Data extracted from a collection

┌────────

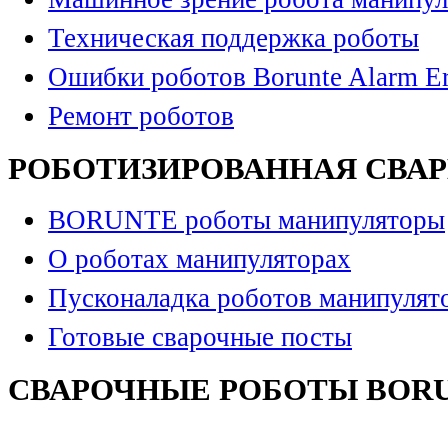
Техническая поддержка роботы
Ошибки роботов Borunte Alarm Er
Ремонт роботов
РОБОТИЗИРОВАННАЯ СВА
BORUNTE роботы манипуляторы
О роботах манипуляторах
Пусконаладка роботов манипулят
Готовые сварочные посты
СВАРОЧНЫЕ РОБОТЫ BOR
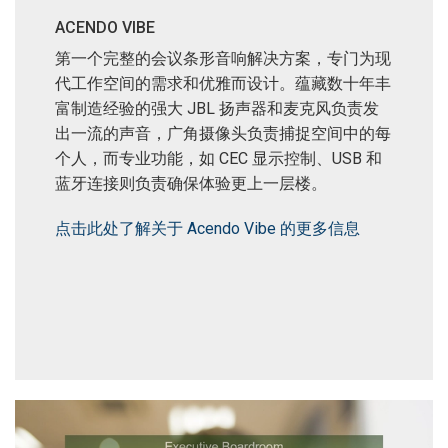
ACENDO VIBE
第一个完整的会议条形音响解决方案，专门为现
代工作空间的需求和优雅而设计。蕴藏数十年丰
富制造经验的强大 JBL 扬声器和麦克风负责发
出一流的声音，广角摄像头负责捕捉空间中的每
个人，而专业功能，如 CEC 显示控制、USB 和
蓝牙连接则负责确保体验更上一层楼。
点击此处了解关于 Acendo Vibe 的更多信息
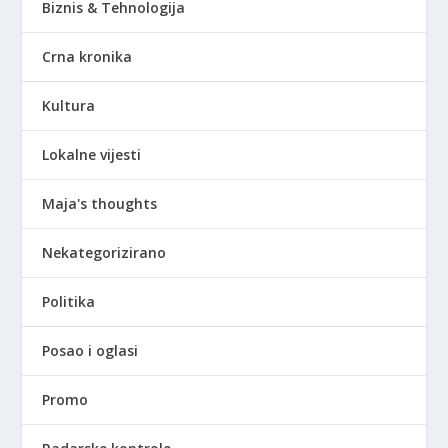
Biznis & Tehnologija
Crna kronika
Kultura
Lokalne vijesti
Maja's thoughts
Nekategorizirano
Politika
Posao i oglasi
Promo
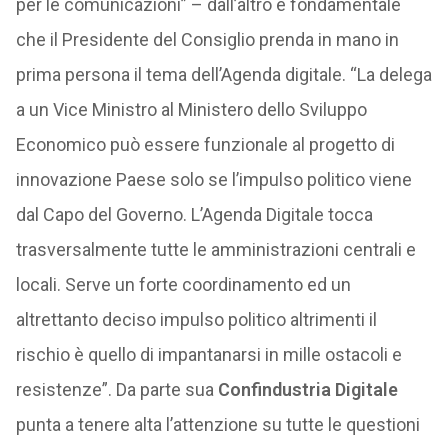
per le comunicazioni” – dall’altro è fondamentale
che il Presidente del Consiglio prenda in mano in
prima persona il tema dell’Agenda digitale. “La delega
a un Vice Ministro al Ministero dello Sviluppo
Economico può essere funzionale al progetto di
innovazione Paese solo se l’impulso politico viene
dal Capo del Governo. L’Agenda Digitale tocca
trasversalmente tutte le amministrazioni centrali e
locali. Serve un forte coordinamento ed un
altrettanto deciso impulso politico altrimenti il
rischio è quello di impantanarsi in mille ostacoli e
resistenze”. Da parte sua
Confindustria Digitale
punta a tenere alta l’attenzione su tutte le questioni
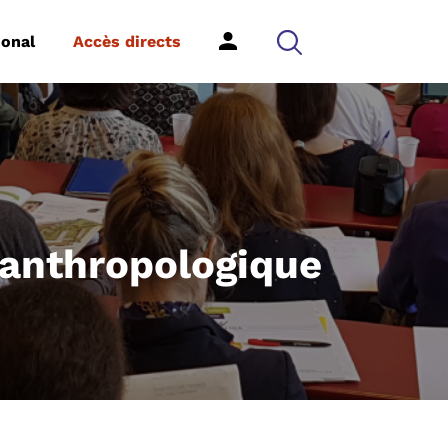
ional
Accès directs
 anthropologique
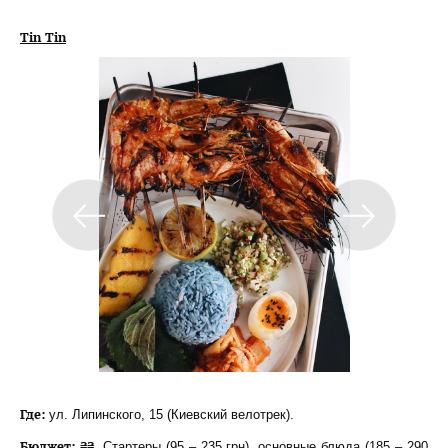
Tin Tin
Где:
ул. Липинского, 15 (Киевский велотрек).
Бюджет: ₴₴.
Стартеры (95 – 235 грн), основные блюда (185 – 290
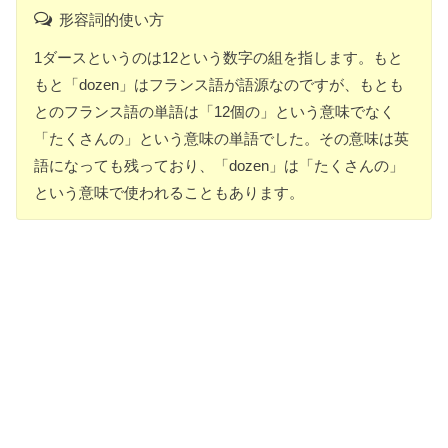
形容詞的使い方
1ダースというのは12という数字の組を指します。もと
もと「dozen」はフランス語が語源なのですが、もとも
とのフランス語の単語は「12個の」という意味でなく
「たくさんの」という意味の単語でした。その意味は英
語になっても残っており、「dozen」は「たくさんの」
という意味で使われることもあります。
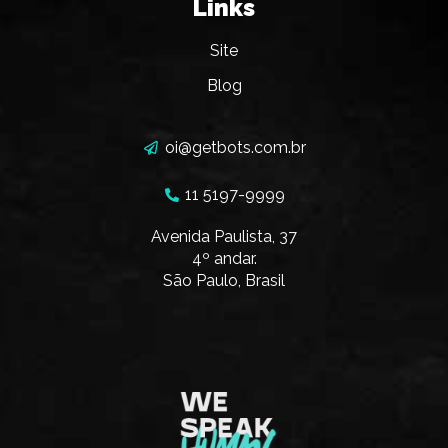
Links
Site
Blog
oi@getbots.com.br
11 5197-9999
Avenida Paulista, 37
4º andar.
São Paulo, Brasil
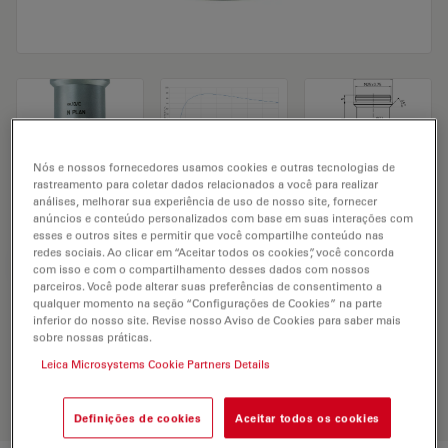
Nós e nossos fornecedores usamos cookies e outras tecnologias de
rastreamento para coletar dados relacionados a você para realizar
Microscope Objective N PLAN L 50x/0,50
análises, melhorar sua experiência de uso de nosso site, fornecer
anúncios e conteúdo personalizados com base em suas interações com
esses e outros sites e permitir que você compartilhe conteúdo nas
redes sociais. Ao clicar em “Aceitar todos os cookies”, você concorda
SOLICITAÇÃO DE ORÇAMENTO
com isso e com o compartilhamento desses dados com nossos
parceiros. Você pode alterar suas preferências de consentimento a
qualquer momento na seção “Configurações de Cookies” na parte
inferior do nosso site. Revise nosso Aviso de Cookies para saber mais
sobre nossas práticas.
Discover the perfect solution. Explore
our
Objective Finder
, compare
Leica Microsystems Cookie Partners Details
alternatives, and find the best fit for
your needs.
Definições de cookies
Aceitar todos os cookies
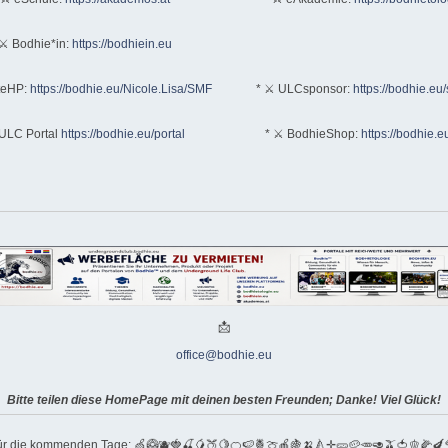
⚔ Bodhie*in:
https://bodhiein.eu
teHP:
https://bodhie.eu/Nicole.Lisa/SMF
* ⚔ ULCsponsor:
https://bodhie.eu
ULC Portal
https://bodhie.eu/portal
* ⚔ BodhieShop:
https://bodhie.e
📩
office@bodhie.eu
Bitte teilen diese HomePage mit deinen besten Freunden; Danke! Viel Glück!
für die kommenden Tage: 🍏🥝🫐🍓🍒🥭🍑🍋🍊🍉🍍🍈🍎🍇🍌🍐✛🥒🥔🥕🥑🫒🍅🫑🌽🍆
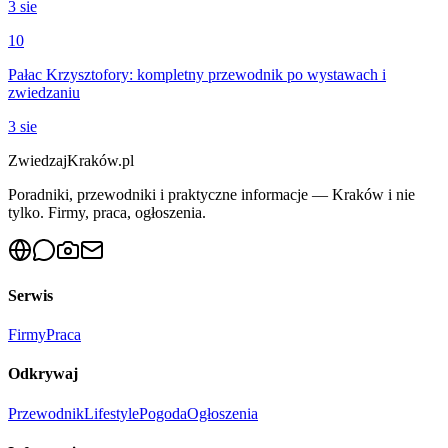
3 sie
10
Pałac Krzysztofory: kompletny przewodnik po wystawach i
zwiedzaniu
3 sie
ZwiedzajKraków.pl
Poradniki, przewodniki i praktyczne informacje — Kraków i nie
tylko. Firmy, praca, ogłoszenia.
Serwis
Firmy
Praca
Odkrywaj
Przewodnik
Lifestyle
Pogoda
Ogłoszenia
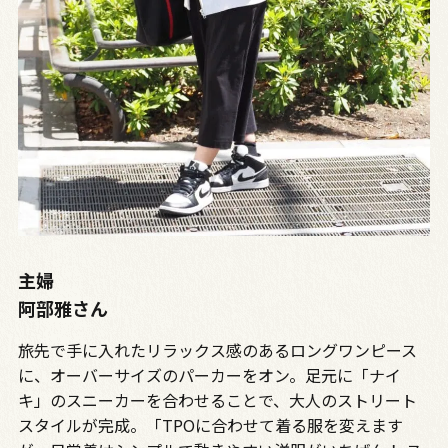
主婦
阿部雅さん
旅先で手に入れたリラックス感のあるロングワンピース
に、オーバーサイズのパーカーをオン。足元に「ナイ
キ」のスニーカーを合わせることで、大人のストリート
スタイルが完成。「TPOに合わせて着る服を変えます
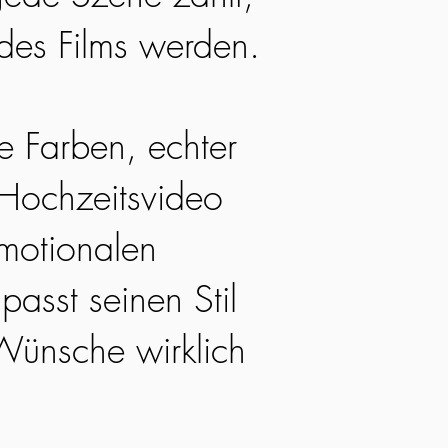
 des Films werden.
he Farben, echter
 Hochzeitsvideo
emotionalen
passt seinen Stil
Wünsche wirklich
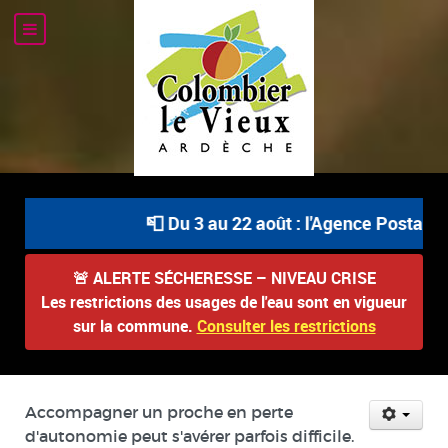
📮 Du 3 au 22 août : l'Agence Postale Co
🚨
ALERTE SÉCHERESSE – NIVEAU CRISE
Les restrictions des usages de l'eau sont en vigueur
sur la commune.
Consulter les restrictions
Accompagner un proche en perte
d'autonomie peut s'avérer parfois difficile.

└────────

• [The task] Look over the records above and copy each line that includes the string "Agenda".

• [Written reply]
prima persona il tema dell’Agenda digitale. “La delega
dal Capo del Governo. L’Agenda Digitale tocca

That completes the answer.